= YOUR GOAL =
The records below are to be copied word for word, with every picture left out.

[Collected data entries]
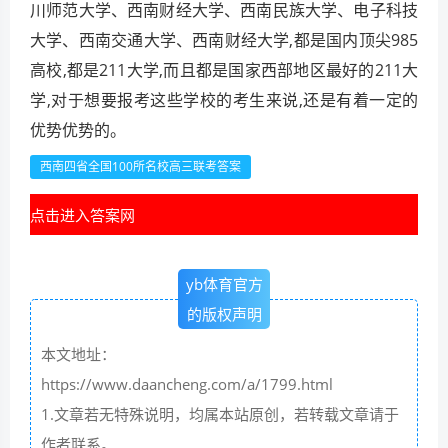
川师范大学、西南财经大学、西南民族大学、电子科技
大学、西南交通大学、西南财经大学,都是国内顶尖985
高校,都是211大学,而且都是国家西部地区最好的211大
学,对于想要报考这些学校的考生来说,还是有着一定的
优势优势的。
西南四省全国100所名校高三联考答案
点击进入答案网
yb体育官方
的版权声明
本文地址：
https://www.daancheng.com/a/1799.html
1.文章若无特殊说明，均属本站原创，若转载文章请于
作者联系。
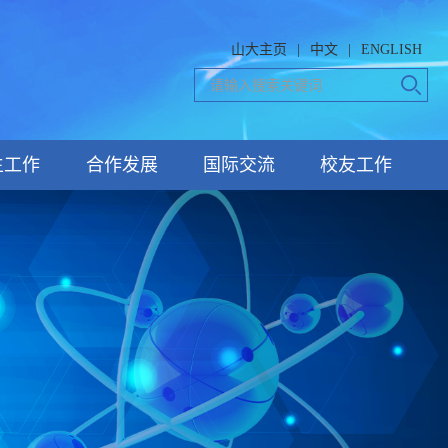
山大主页
|
中文
|
ENGLISH
生工作
合作发展
国际交流
校友工作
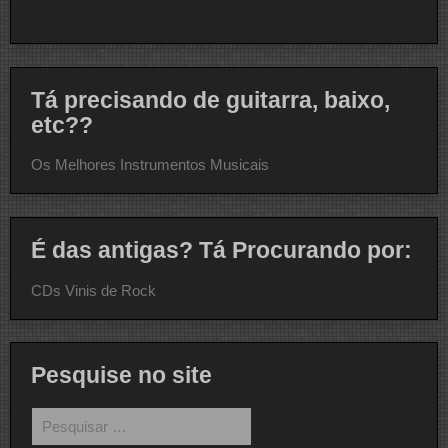
Tá precisando de guitarra, baixo,
etc??
Os Melhores Instrumentos Musicais
É das antigas? Tá Procurando por:
CDs Vinis de Rock
Pesquise no site
Pesquisar
por:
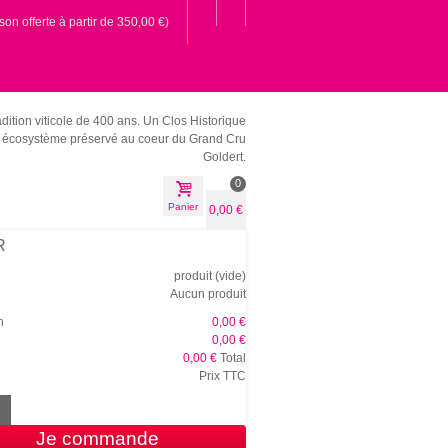
ison offerte à partir de 350,00 €)
dition viticole de 400 ans.
Un Clos Historique
écosystème préservé au coeur du Grand Cru
Goldert.
0
Panier
0,00 €
R
produit
(vide)
Aucun produit
n
0,00 €
0,00 €
0,00 €
Total
Prix TTC
Je commande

= WRITTEN ANSWER =
川师范大学、西南财经大学、西南民族大学、电子科技
大学、西南交通大学、西南财经大学,都是国内顶尖985
高校,都是211大学,而且都是国家西部地区最好的211大
学,对于想要报考这些学校的考生来说,还是有着一定的
优势优势的。
西南四省全国100所名校高三联考答案
点击进入答案网
yb体育官方
的版权声明
本文地址：
https://www.daancheng.com/a/1799.html
1.文章若无特殊说明，均属本站原创，若转载文章请于
作者联系。
山大主页
|
中文
|
ENGLISH
生工作
合作发展
国际交流
校友工作
Tá precisando de guitarra, baixo,
etc??
Os Melhores Instrumentos Musicais
É das antigas? Tá Procurando por:
CDs Vinis de Rock
Pesquise no site
Pesquisar
por:
ison offerte à partir de 350,00 €)
dition viticole de 400 ans.
Un Clos Historique
écosystème préservé au coeur du Grand Cru
Goldert.
0
Panier
0,00 €
R
produit
(vide)
Aucun produit
n
0,00 €
0,00 €
0,00 €
Total
Prix TTC
Je commande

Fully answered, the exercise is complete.